Almost equalling his requirement for good wine, with no woman in his life, his attention fixed on the young women of his Parish. Too much and to
o often for Mothers, Fathers, and even husbands, on whom he called, hands would stroke and fondle. Casually, yet intimately, such as would produce angry looks from outraged, angry, but helpless parents and relations. They soon learned to send the young women away when he arrived in the village, or stand between them until she could make an excuse and affect an escape. They knew how useless it was to complain, nor to try to bar him from their threshold, for the Vicar had connections, something very absent in their lives. Rising out of the common herd to complain to the local Constable about a Cleric could cost them both their tenancy and their employment. This rendered him safe from his conduct being the possible cause of any fall from grace, if that ever occurred to him, for he could see neither harm nor crime within it.
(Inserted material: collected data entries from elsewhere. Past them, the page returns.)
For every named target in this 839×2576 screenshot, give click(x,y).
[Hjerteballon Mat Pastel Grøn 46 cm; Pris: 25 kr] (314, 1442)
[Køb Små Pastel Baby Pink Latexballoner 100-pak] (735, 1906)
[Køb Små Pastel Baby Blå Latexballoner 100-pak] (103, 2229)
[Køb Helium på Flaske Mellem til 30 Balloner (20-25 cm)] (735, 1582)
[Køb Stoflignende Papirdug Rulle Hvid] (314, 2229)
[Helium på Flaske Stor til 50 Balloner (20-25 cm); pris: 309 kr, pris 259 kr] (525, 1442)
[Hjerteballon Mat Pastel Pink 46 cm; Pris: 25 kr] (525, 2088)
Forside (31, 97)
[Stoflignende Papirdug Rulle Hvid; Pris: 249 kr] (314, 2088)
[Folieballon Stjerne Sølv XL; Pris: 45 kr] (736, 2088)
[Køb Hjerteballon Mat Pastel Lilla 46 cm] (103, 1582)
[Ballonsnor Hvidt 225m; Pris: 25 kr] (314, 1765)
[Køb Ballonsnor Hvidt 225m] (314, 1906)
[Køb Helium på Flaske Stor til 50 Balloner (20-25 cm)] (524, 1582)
Even his laggard performance as the Spiritual Leader of his scattered flock gave no cause for concern; hangdog and hungover at Matins, slurred and swaying come Evensong. Problems arose, however, as his income did not quite run to accommodate his expanding toping habits and it became more difficult to place bottles on the table for both luncheon and dinner and also make one available to fortify his evenings.
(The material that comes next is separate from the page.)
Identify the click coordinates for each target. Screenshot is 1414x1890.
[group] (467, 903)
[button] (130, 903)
An annual event within the Diocese was dinner at Grangemore Manor, the country seat of the Duke and Duchess of that title. Sedgwicke attended every one, with high expectation that grew with the years. The food was sumptuous, more so the wine but, on the last occasion, more so again the silver cutlery. This year the place next to him, for some reason, was vacant, and over the course of the evening the full placing found its way into his copious cassock pockets. Within the next week he had taken half to the pawnbroker at Warminster. However, this worthy proprietor, being of the Jewish persuasion, knew nothing of English Heraldry; a portcullis, with coiled chains either side, surmounted by a lion rampant. He did not notice that this design, on each item of the cutlery, also matched the carefully painted inn sign hanging just down the road, swinging above the door of the Grangemore Arms.